» **Stored data**
◆ ◆ ◆ ◆ ◆

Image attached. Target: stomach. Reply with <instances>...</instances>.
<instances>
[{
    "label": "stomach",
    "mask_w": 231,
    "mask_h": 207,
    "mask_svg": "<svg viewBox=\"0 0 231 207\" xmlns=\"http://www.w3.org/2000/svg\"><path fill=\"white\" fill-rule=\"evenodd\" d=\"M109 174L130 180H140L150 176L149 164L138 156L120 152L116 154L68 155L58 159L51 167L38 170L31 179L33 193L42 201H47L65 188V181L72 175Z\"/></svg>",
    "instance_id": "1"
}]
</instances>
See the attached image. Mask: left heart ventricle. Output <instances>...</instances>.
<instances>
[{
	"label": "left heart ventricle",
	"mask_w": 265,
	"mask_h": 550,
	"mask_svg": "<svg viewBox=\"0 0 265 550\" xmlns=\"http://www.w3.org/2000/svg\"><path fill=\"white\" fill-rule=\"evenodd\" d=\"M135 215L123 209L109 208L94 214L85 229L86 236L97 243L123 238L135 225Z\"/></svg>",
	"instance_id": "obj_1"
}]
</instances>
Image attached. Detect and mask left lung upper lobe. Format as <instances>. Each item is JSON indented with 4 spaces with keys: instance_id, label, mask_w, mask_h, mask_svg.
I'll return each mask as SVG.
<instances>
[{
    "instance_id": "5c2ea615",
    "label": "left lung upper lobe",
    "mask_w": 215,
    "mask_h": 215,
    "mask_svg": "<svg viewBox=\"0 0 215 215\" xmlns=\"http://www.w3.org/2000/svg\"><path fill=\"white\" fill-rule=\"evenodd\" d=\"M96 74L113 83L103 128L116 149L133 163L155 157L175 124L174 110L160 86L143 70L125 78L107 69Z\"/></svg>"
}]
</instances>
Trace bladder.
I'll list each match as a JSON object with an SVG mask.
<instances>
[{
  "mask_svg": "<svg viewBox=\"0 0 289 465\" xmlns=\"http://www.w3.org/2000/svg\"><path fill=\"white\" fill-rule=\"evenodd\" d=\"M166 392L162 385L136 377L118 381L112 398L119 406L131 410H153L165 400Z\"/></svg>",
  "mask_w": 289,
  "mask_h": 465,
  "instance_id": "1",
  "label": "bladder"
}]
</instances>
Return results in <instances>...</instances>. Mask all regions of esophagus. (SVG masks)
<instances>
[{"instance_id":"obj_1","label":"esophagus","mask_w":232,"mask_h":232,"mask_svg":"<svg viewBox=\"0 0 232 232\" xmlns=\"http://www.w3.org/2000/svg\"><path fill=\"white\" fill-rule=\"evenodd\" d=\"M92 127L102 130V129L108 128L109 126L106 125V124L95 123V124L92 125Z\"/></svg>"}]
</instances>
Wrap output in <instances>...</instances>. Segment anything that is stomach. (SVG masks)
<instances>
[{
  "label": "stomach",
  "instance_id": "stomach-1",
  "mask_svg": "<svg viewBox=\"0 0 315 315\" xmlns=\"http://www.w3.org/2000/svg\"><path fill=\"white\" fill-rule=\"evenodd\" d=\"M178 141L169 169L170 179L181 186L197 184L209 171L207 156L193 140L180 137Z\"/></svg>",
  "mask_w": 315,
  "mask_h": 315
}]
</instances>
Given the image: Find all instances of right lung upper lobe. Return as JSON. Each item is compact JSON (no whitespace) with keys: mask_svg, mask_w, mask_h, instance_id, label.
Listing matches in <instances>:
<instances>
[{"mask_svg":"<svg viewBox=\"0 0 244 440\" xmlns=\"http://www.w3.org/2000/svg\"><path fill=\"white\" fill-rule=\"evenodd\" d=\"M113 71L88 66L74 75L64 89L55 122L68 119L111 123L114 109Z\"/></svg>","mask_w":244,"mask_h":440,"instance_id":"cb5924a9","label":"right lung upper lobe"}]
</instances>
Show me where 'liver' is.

◆ ◆ ◆ ◆ ◆

» **To do**
Please return, exactly as written, the line containing "Given the image: Find" and every line after it through the end of the records above, and nothing else.

» **Answer section**
Given the image: Find all instances of right lung upper lobe. Return as JSON. Each item is compact JSON (no whitespace) with keys: mask_svg, mask_w, mask_h, instance_id, label.
Listing matches in <instances>:
<instances>
[{"mask_svg":"<svg viewBox=\"0 0 244 440\" xmlns=\"http://www.w3.org/2000/svg\"><path fill=\"white\" fill-rule=\"evenodd\" d=\"M113 71L88 66L74 75L64 89L55 122L68 119L111 123L114 109Z\"/></svg>","mask_w":244,"mask_h":440,"instance_id":"cb5924a9","label":"right lung upper lobe"}]
</instances>
Show me where 'liver' is.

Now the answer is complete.